Problem: Give back only one number: how many lines in the data below contain the word "your".
===== Data for this task
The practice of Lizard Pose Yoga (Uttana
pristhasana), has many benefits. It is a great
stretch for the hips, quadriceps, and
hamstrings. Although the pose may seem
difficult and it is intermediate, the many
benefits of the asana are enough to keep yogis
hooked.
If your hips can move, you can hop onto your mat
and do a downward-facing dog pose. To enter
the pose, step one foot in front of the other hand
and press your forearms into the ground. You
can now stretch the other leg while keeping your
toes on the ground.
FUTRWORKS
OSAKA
==========
===== Data for this task
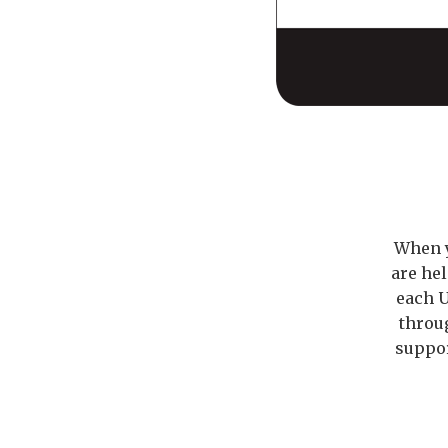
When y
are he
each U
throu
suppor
==========
===== Data for this task
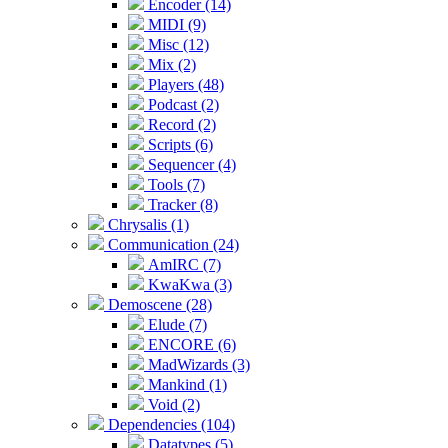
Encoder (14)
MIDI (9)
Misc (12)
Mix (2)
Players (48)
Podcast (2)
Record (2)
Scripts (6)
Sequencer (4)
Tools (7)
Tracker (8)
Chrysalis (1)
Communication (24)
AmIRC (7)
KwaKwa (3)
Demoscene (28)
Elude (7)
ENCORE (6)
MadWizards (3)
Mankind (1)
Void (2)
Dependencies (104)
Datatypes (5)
==========
Output for this exercise: 3